J. Lykaios.
Hacía un calor infernal, el sol brillaba
con tanta fuerza allá en sus elevados aposentos como un niño que quema hormigas
con una lupa en su jardín; como un enorme niño que ni siquiera es capaz de
percibir el sufrimiento de las vidas que ciega con su fatal acción. El mal no
vive en un estado natural, no corre libremente por las praderas ni disfruta de
las brumas marinas, el mal vive encerrado en las paredes de la conciencia,
confinado al reino de la elección, disfrutando del sufrimiento de sus
creadores, atacándoles constantemente, humillándoles, existiendo como un
recordatorio, como una existencia vergonzosa que representa un error perpetuado
por generaciones.
En medio de este calor infernal, bajo
aquella inocencia abrazadora estabas tú, cándida y esplendorosa, como una
estafadora que vende un mundo ideal que yo decidía comprar, un mundo en el que
la vergüenza heredada por mis ancestros no existía y esa mancha de vergüenza que
representaba mi ser, esa marca de nacimiento inherente a nuestra especie, no
existía más; volvía a ser yo un infante que rebozaba de la vida y que, en lugar
de quejarse del calor, agradecía no temblar de frío. En tu presencia el mundo
adquiría nuevas tonalidades y hasta la más insignificante de la cosas se
transformaba en un acontecimiento digno de admiración y reconocimiento, con una
tremenda fuerza de la que te sabías poseedora transformabas los conceptos que
había acumulado hasta este momento. Eras poseedora de una inocencia infantil y
jugabas con mi realidad de tal manera que reinventabas lo que hasta ahora daba
por sentado y me hacías agradecer lo que hasta ahora había experimentado.

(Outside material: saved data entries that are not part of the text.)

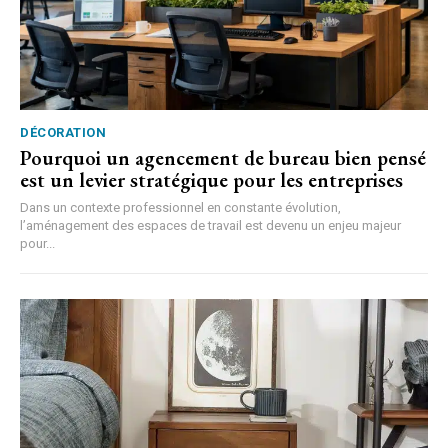
DÉCORATION
Pourquoi un agencement de bureau bien pensé
est un levier stratégique pour les entreprises
Dans un contexte professionnel en constante évolution,
l’aménagement des espaces de travail est devenu un enjeu majeur
pour...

Era una tarde calurosa, con un calor
infernal y tú estabas recostada, mirabas mi rostro, con esos ojos que
embriagaban mi mente y abstraían por un instante esta conciencia del bullicio
de las guerras, de las cadenas de la maldad; los muertos podían descansar en
paz de una buena vez y las viejas amarguras se disolvían en el rápido caudal
del tiempo, envejeciendo al instante para luego marchitarse y volverse polvo, y
de pronto, lo único que tenía era solamente lo que en este instante ocurría y
lo que ahora pasaba eras tú; penetrando por cada uno de mis sentidos,
reinventado el mundo interior de mi mente, regalándome un instante de
tranquilidad desmesurada y autentica felicidad sin que tu siquiera te dieras
cuenta del impacto que producías.
El calor infernal había comenzado a
ceder, muy a su pesar y con gran lentitud y yo envidiaba ser la gota de sudor
que bajaba por tu cuello hasta consumirse en tu pecho porque no imaginaba una
mejor manera de irse de este mundo. Y en medio de esta tarde despejada en la
que los vapores subían hasta la nariz y volvían insoportable la atmósfera yo
decidía ignorar a esos vapores y al sol-niño, así como también decidía ignorar
a la gota de sudor que se había consumido en tu pecho, decidía ignorar todas
aquellas cosas que se habían pulverizado en el caudal del tiempo, porque no
quería saber si había un ayer o un mañana porque solo me interesaba el instante
en que decidía sentirme exaltado por el brillo de tus ojos al encontrarse con
los míos, también decidía que más tarde escribiría estas palabras para ti para
que supieras cuan feliz me sentía de poder decidir escribir para ti y al mismo
tiempo decidir ser feliz para mí.
Era una tarde con un calor infernal, una
tarde en la que decidí, que yo podía ser feliz.
Infelicidad, amor, felidad, es una elección... Yo elijo, que me gusta "exaltar mi felicidad al encuentro de tus ojos con los míos". Algo así, dice y me encanta!!!